Thumb drives were banned in November 2008 after thousands of military computers and networks became infected by worms, viruses and other malicious software. Many of the infections were traced to thumb drives, which acquired malicious software from computers or the Internet and passed them on. The ban has been a major hassle for many who came to rely on thumb drives.

Aircraft and vehicle technicians weren't hauling around tech manuals, Medical records of wounded troops were sometimes stored on thumb drives and accompanied patients from field hospitals in Iraq to Germany and on to the United States, Pilots used thumb drives to transfer mission plans from operations rooms to aircraft computers and thousands of others used thumb drives to store, share and transfer photos, briefings, videos, PowerPoint presentations, maps, documents and all kinds of other digital data.
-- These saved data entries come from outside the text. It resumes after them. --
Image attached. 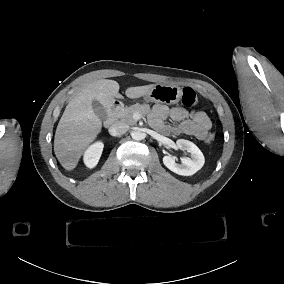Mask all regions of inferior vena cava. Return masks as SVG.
Instances as JSON below:
<instances>
[{
  "label": "inferior vena cava",
  "mask_w": 284,
  "mask_h": 284,
  "mask_svg": "<svg viewBox=\"0 0 284 284\" xmlns=\"http://www.w3.org/2000/svg\"><path fill=\"white\" fill-rule=\"evenodd\" d=\"M129 130V125L124 122H117L109 128V133L113 137L121 136Z\"/></svg>",
  "instance_id": "602c4592"
}]
</instances>
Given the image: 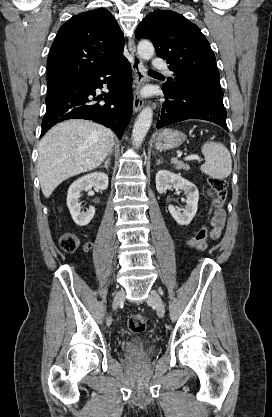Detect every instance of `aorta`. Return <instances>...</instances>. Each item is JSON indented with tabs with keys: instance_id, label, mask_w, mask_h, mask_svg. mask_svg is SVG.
I'll return each instance as SVG.
<instances>
[{
	"instance_id": "aorta-1",
	"label": "aorta",
	"mask_w": 272,
	"mask_h": 417,
	"mask_svg": "<svg viewBox=\"0 0 272 417\" xmlns=\"http://www.w3.org/2000/svg\"><path fill=\"white\" fill-rule=\"evenodd\" d=\"M138 54L142 59L148 60L154 55V46L150 41L142 40L138 44ZM153 110L150 107L144 108L139 114L132 130L133 142L136 147H139L152 123Z\"/></svg>"
}]
</instances>
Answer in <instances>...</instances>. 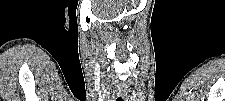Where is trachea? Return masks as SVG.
Segmentation results:
<instances>
[{
    "label": "trachea",
    "mask_w": 225,
    "mask_h": 101,
    "mask_svg": "<svg viewBox=\"0 0 225 101\" xmlns=\"http://www.w3.org/2000/svg\"><path fill=\"white\" fill-rule=\"evenodd\" d=\"M116 101H124L121 97L117 98Z\"/></svg>",
    "instance_id": "1"
}]
</instances>
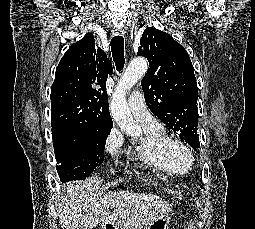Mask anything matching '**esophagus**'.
Returning a JSON list of instances; mask_svg holds the SVG:
<instances>
[{
	"mask_svg": "<svg viewBox=\"0 0 255 229\" xmlns=\"http://www.w3.org/2000/svg\"><path fill=\"white\" fill-rule=\"evenodd\" d=\"M116 34H117V35L124 36V35H125V30H124V28H123L122 26L118 27V28L116 29Z\"/></svg>",
	"mask_w": 255,
	"mask_h": 229,
	"instance_id": "obj_1",
	"label": "esophagus"
}]
</instances>
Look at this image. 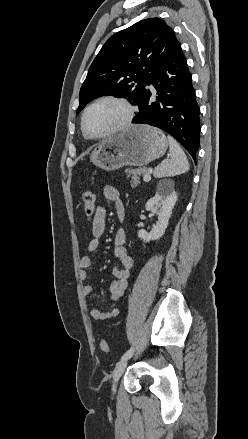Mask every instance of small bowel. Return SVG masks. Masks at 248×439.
<instances>
[{
    "mask_svg": "<svg viewBox=\"0 0 248 439\" xmlns=\"http://www.w3.org/2000/svg\"><path fill=\"white\" fill-rule=\"evenodd\" d=\"M105 198L114 204L117 217L120 221L125 218V207L121 200L119 191L113 186H106L104 188ZM106 210L102 206H98L95 210L94 217L91 223L92 238L87 244V251L94 253L98 250L100 244V238L105 232L106 228ZM126 232L124 229H118L114 236V256L117 259L119 265L112 269V274L115 279L110 285L109 300L115 302L123 297L125 290L128 287V281L130 277V271L134 266L132 257L128 254L125 247ZM92 265L91 258L87 255L81 257L79 261V277L80 280L85 282L88 279L87 269ZM82 294L88 296L92 293L93 288L89 284L82 286ZM119 307L112 305L109 311H102L98 308H93L90 311V315L94 320L105 321L114 318L119 315Z\"/></svg>",
    "mask_w": 248,
    "mask_h": 439,
    "instance_id": "obj_1",
    "label": "small bowel"
}]
</instances>
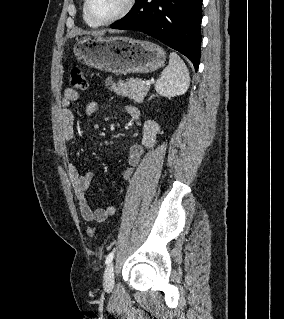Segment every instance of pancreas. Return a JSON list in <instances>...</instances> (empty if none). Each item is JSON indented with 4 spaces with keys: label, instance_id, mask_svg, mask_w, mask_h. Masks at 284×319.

"Up until a year ago, we were using thumb drives all over the place," said Robert Carey, chief information officer of the U.S. Navy. "Now I've got to burn a CD."

The ban wasn't confined to thumb drives. It also applied to memory sticks, flash memory cards, digital cameras, music players and personal digital assistants. But the thumb drive ban was the most inconvenient.

Thumb drives still offer an attractive means to move information quickly, Carey said. So in the next 30 to 60 days, the Defense Department is expected to announce that thumb drives are back - in a limited way. For starters, not everyone will be allowed to use them. Only "authorized individuals" are likely to be permitted to use thumb drives for "mission-essential functions."

And the approved drives won't be like the thumb drives on sale at your local office supply store; they probably will be "government-owned and procured."

"The days of using personally owned flash media or using flash media collected at conferences or trade shows are long gone," Carey said.

"A whole lot of procedures are being developed" to govern the return of thumb drives, he said. "Issuance procedures, monitoring procedures, control procedures, it's all in progress."